E quando as comunidades começaram a se ajeitar, os romanos os reforçaram. O imperador Marcus Aurelius respondeu à morte de tantos soldados, recrutando escravos e gladiadores para as legiões. Ele encheu as fazendas abandonadas e as cidades despovoadas, convidando migrantes de fora do império a se estabelecerem dentro de seus limites. As cidades que perderam grandes números de aristocratas substituíram-nos por vários meios, preenchendo mesmo as vagas em seus conselhos com os filhos dos escravos libertados. O império continuou, apesar da morte e do terror em uma escala que ninguém tinha visto nunca.

Sociedade romana recuperou-se tão bem da varíola que, mais de 1.600 anos mais tarde, o historiador Edward Gibbon começou seu Declínio monumental e queda do império romano não com a praga sob Marcus Aurelius mas com os eventos após a morte desse imperador. O reinado de Marco foi, para Gibbon, “o período da história do mundo durante o qual a condição da raça humana foi mais feliz e próspera”. Este veredicto histórico teria surpreendido os romanos se o tivessem ouvido de volta quando sofreram através do que veio a ser chamado a peste Antonina. Mas Gibbon não inventou estes sentimentos. Escrevendo após a virada do século III, o senador e historiador romano Cassius Dio chamou o império sob Marcus de “um reino de ouro” que perseverou admiravelmente “no meio de dificuldades extraordinárias”

Cassius Dio testemunhou o efeito da varíola em Roma quando matou de forma mais espetacular. Dio conhecia os seus horrores e a devastação que produzia. Ele também acreditava que o trauma de viver através da peste pode ser superado se uma sociedade bem governada trabalhar em conjunto para se recuperar e reconstruir. E a sociedade que emerge desses esforços pode se tornar mais forte do que o que veio antes.

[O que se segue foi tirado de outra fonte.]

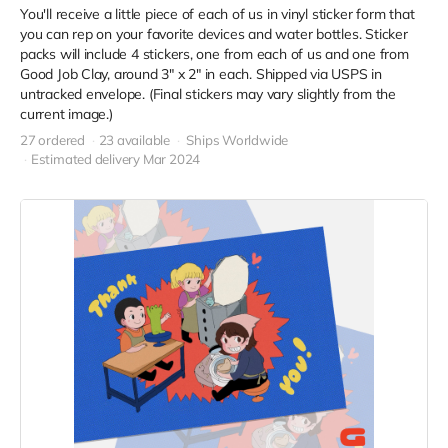
You'll receive a little piece of each of us in vinyl sticker form that
you can rep on your favorite devices and water bottles. Sticker
packs will include 4 stickers, one from each of us and one from
Good Job Clay, around 3" x 2" in each. Shipped via USPS in
untracked envelope. (Final stickers may vary slightly from the
current image.)
27 ordered
23 available
Ships Worldwide
Estimated delivery Mar 2024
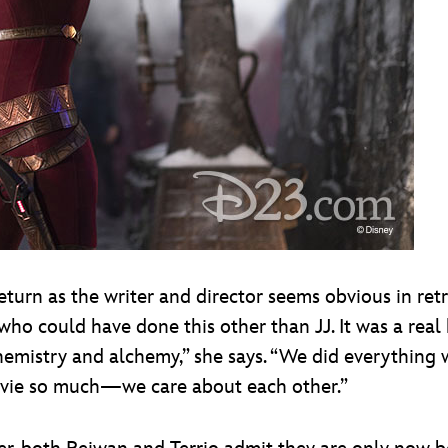
urn as the writer and director seems obvious in retro
e who could have done this other than JJ. It was a re
hemistry and alchemy,” she says. “We did everything 
ovie so much—we care about each other.”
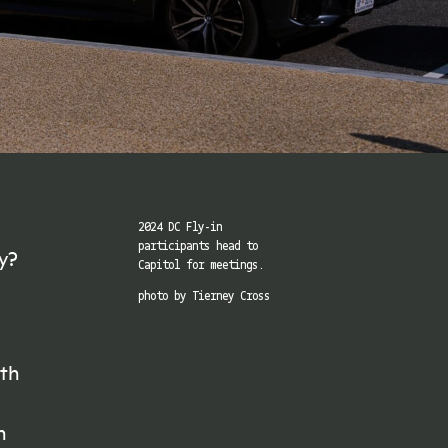
2024 DC Fly-in
participants head to
ay?
Capitol for meetings.
photo by Tierney Cross
ith
h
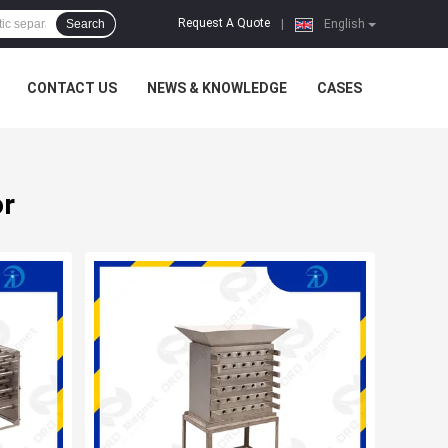
Request A Quote
Search
|
English
CONTACT US
NEWS & KNOWLEDGE
CASES
or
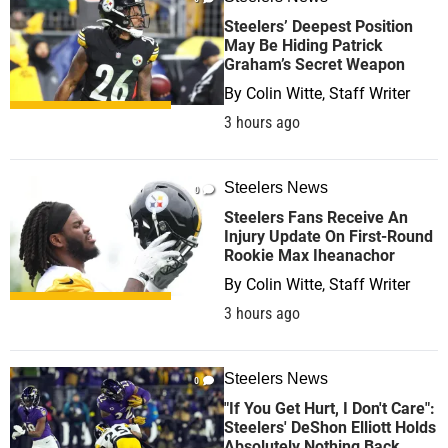
Steelers’ Deepest Position
May Be Hiding Patrick
Graham’s Secret Weapon
By
Colin Witte, Staff Writer
3 hours ago
Steelers News
0
Steelers Fans Receive An
Injury Update On First-Round
Rookie Max Iheanachor
By
Colin Witte, Staff Writer
3 hours ago
Steelers News
0
"If You Get Hurt, I Don't Care":
Steelers' DeShon Elliott Holds
Absolutely Nothing Back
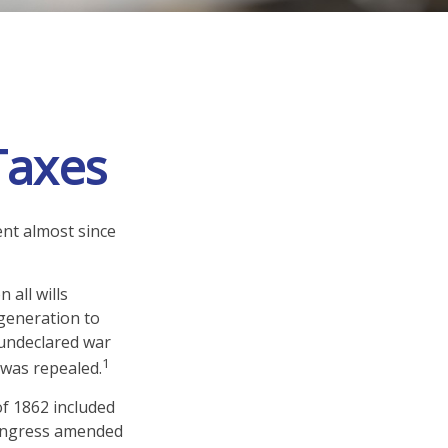
 Taxes
ent almost since
 all wills
generation to
 undeclared war
1
 was repealed.
of 1862 included
 Congress amended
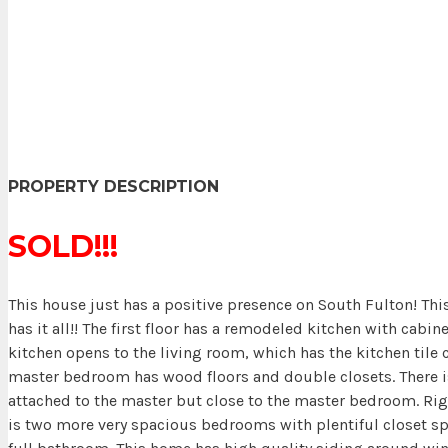
PROPERTY DESCRIPTION
SOLD!!!
This house just has a positive presence on South Fulton! Thi
has it all!! The first floor has a remodeled kitchen with cabin
kitchen opens to the living room, which has the kitchen tile 
master bedroom has wood floors and double closets. There is 
attached to the master but close to the master bedroom. Righ
is two more very spacious bedrooms with plentiful closet s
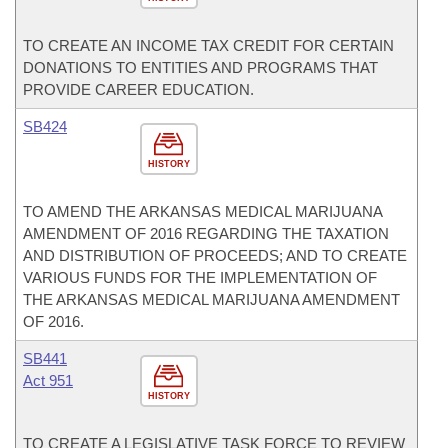
TO CREATE AN INCOME TAX CREDIT FOR CERTAIN
DONATIONS TO ENTITIES AND PROGRAMS THAT
PROVIDE CAREER EDUCATION.
SB424
HISTORY
TO AMEND THE ARKANSAS MEDICAL MARIJUANA
AMENDMENT OF 2016 REGARDING THE TAXATION
AND DISTRIBUTION OF PROCEEDS; AND TO CREATE
VARIOUS FUNDS FOR THE IMPLEMENTATION OF
THE ARKANSAS MEDICAL MARIJUANA AMENDMENT
OF 2016.
SB441
Act 951
HISTORY
TO CREATE A LEGISLATIVE TASK FORCE TO REVIEW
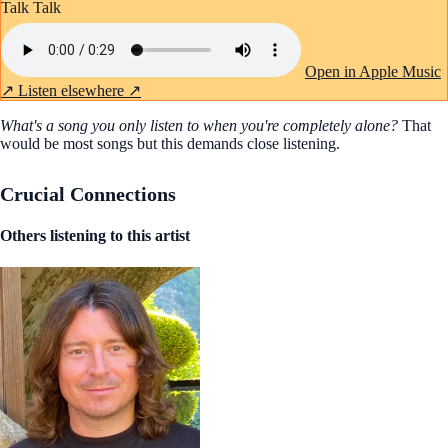
Talk Talk
Open in Apple Music
↗
Listen elsewhere ↗
What's a song you only listen to when you're completely alone?
That
would be most songs but this demands close listening.
Crucial Connections
Others listening to this artist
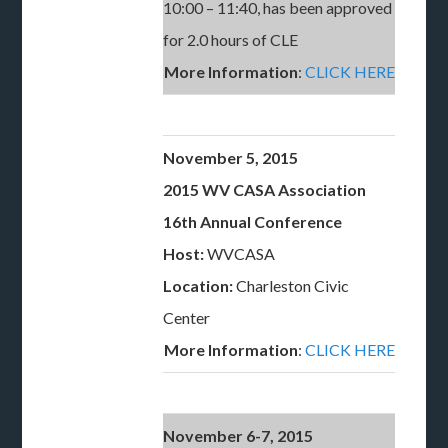
10:00 – 11:40, has been approved
for 2.0 hours of CLE
More Information
:
CLICK HERE
November 5, 2015
2015 WV CASA Association
16th Annual Conference
Host:
WVCASA
Location:
Charleston Civic
Center
More Information
:
CLICK HERE
November 6-7, 2015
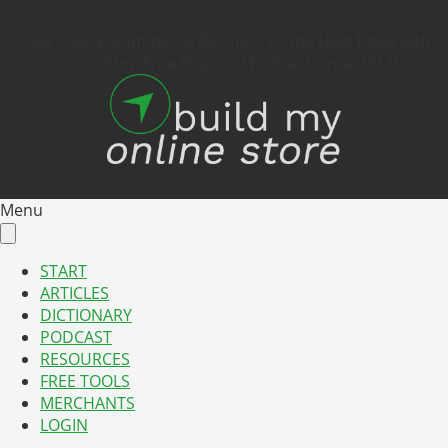
Take Your E-Commerce Business to the Next Level with
Your 1 Stop Free Blog and Podcast since 2012!
Menu
START
ARTICLES
DICTIONARY
PODCAST
RESOURCES
FREE TOOLS
MERCHANTS
LOGIN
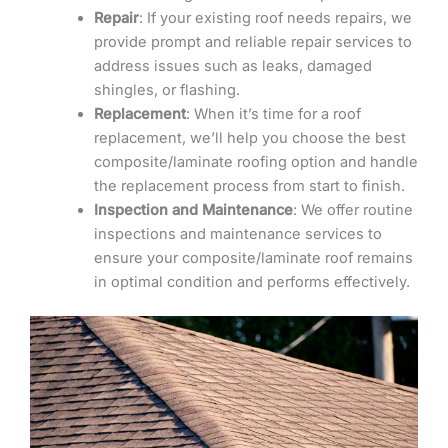
Repair
: If your existing roof needs repairs, we
provide prompt and reliable repair services to
address issues such as leaks, damaged
shingles, or flashing.
Replacement
: When it’s time for a roof
replacement, we’ll help you choose the best
composite/laminate roofing option and handle
the replacement process from start to finish.
Inspection and Maintenance
: We offer routine
inspections and maintenance services to
ensure your composite/laminate roof remains
in optimal condition and performs effectively.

COVID-19 trouxe a primeira vez que grande parte do nosso mundo enfrentou o medo súbito, invisível e incessante de uma doença infecciosa facilmente disseminada e mortal. Tal crise pode estimular cidadãos aterrorizados a culparem uns aos outros pelo sofrimento. Ela pode exacerbar as divisões sociais e econômicas existentes. Pode até destruir sociedades. Mas isso não precisa ser assim.

A peste Antonine foi muito mais mortífera do que a COVID-19, e a sociedade que ela atingiu foi muito menos capaz de salvar os doentes do que nós somos agora. Mas Roma sobreviveu. As suas comunidades foram reconstruídas. E os sobreviventes chegaram a olhar para o tempo da peste com uma estranha nostalgia pelo que ela mostrou sobre a força da sua sociedade e do seu governo.

Pode ser uma sorte.

Edward Watts detém a cadeira de Alkiviadis Vassiliadis e é professor de história na Universidade da Califórnia, San Diego. Ele é o autor mais recentemente da República Mortal: How Rome Fell Into Tyranny.